Vai al contenuto

Dolori articolari al risveglio: perché compaiono e come attenuarli

dolori articolari al risveglio

Svegliarsi con ginocchia, mani, anche o spalle doloranti può rendere difficili anche i movimenti più semplici. Spesso il fastidio è accompagnato da rigidità e tende a diminuire dopo i primi passi o con il procedere della mattinata.

I dolori articolari al risveglio possono dipendere dalla posizione mantenuta durante il sonno, dalla sedentarietà o da uno sforzo compiuto il giorno precedente. Quando sono frequenti, intensi o associati a gonfiore, tuttavia, possono indicare un problema che richiede una valutazione medica.

Perché le articolazioni fanno male al mattino?

Durante la notte il corpo rimane quasi immobile per diverse ore. Questa prolungata inattività può ridurre temporaneamente la mobilità delle articolazioni e rendere più rigidi i muscoli circostanti. Il problema può risultare più evidente con l’avanzare dell’età o quando durante il giorno si pratica poca attività fisica.

Anche il materasso, il cuscino e la posizione assunta durante il sonno possono influire. Un sostegno inadeguato può mantenere schiena, anche e spalle in una postura poco naturale, provocando tensioni che diventano evidenti al risveglio. È quindi utile prestare attenzione alle abitudini che possono favorire la rigidità mattutina.

dolori articolari al risveglio

Quando può esserci un’infiammazione?

La rigidità mattutina può essere collegata all’artrosi, soprattutto quando si attenua entro circa mezz’ora. Se invece dura più a lungo, interessa diverse articolazioni o compare insieme a gonfiore e calore, potrebbe essere associata a una condizione infiammatoria.

L’artrite reumatoide, per esempio, può provocare una rigidità mattutina prolungata e un dolore spesso simmetrico, come quello che coinvolge entrambe le mani. Il sintomo non deve però essere interpretato autonomamente: soltanto il medico può identificarne la causa.

Come attenuare il dolore appena svegli

Prima di alzarsi è consigliabile muovere lentamente le articolazioni. Si possono aprire e chiudere le mani, ruotare delicatamente le caviglie e piegare le ginocchia senza forzare. Bastano pochi minuti per riattivare gradualmente i muscoli e recuperare mobilità.

Una doccia tiepida o un impacco caldo possono aiutare a rilassare la muscolatura e ridurre la sensazione di rigidità. Il calore non dovrebbe però essere applicato su un’articolazione molto gonfia, arrossata o particolarmente calda senza avere prima chiesto consiglio al medico.

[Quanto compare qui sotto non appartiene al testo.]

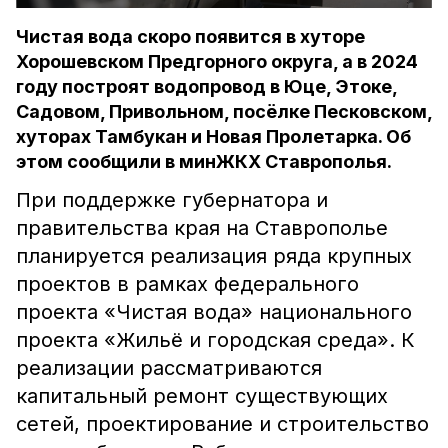
Чистая вода скоро появится в хуторе
Хорошевском Предгорного округа, а в 2024
году построят водопровод в Юце, Этоке,
Садовом, Привольном, посёлке Песковском,
хуторах Тамбукан и Новая Пролетарка. Об
этом сообщили в минЖКХ Ставрополья.
При поддержке губернатора и
правительства края на Ставрополье
планируется реализация ряда крупных
проектов в рамках федерального
проекта «Чистая вода» национального
проекта «Жильё и городская среда». К
реализации рассматриваются
капитальный ремонт существующих
сетей, проектирование и строительство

Anche il movimento regolare è importante. Camminare, nuotare o svolgere esercizi dolci contribuisce a mantenere la mobilità articolare. Lo stretching quotidiano deve essere graduale e va interrotto se aumenta il dolore.

dolori articolari al risveglio

Le abitudini utili durante la giornata

  • Evitare di restare seduti o immobili troppo a lungo.
  • Mantenere un peso adeguato per non sovraccaricare anche, ginocchia e caviglie.
  • Scegliere un materasso capace di sostenere correttamente il corpo.
  • Alternare attività e riposo dopo uno sforzo intenso.
  • Seguire un’alimentazione varia e bere regolarmente.

Quando rivolgersi al medico

È opportuno consultare il medico se il dolore si ripete per diverse settimane, peggiora, limita le normali attività oppure è accompagnato da gonfiore, rossore, calore, febbre o stanchezza insolita. Una valutazione tempestiva è particolarmente importante quando la rigidità mattutina dura a lungo o interessa contemporaneamente più articolazioni.

Un’articolazione improvvisamente molto dolorosa, gonfia e calda richiede invece un parere medico urgente. È inoltre preferibile non assumere antidolorifici o integratori per periodi prolungati senza indicazione: attenuare il sintomo senza individuarne la causa potrebbe ritardare una diagnosi corretta.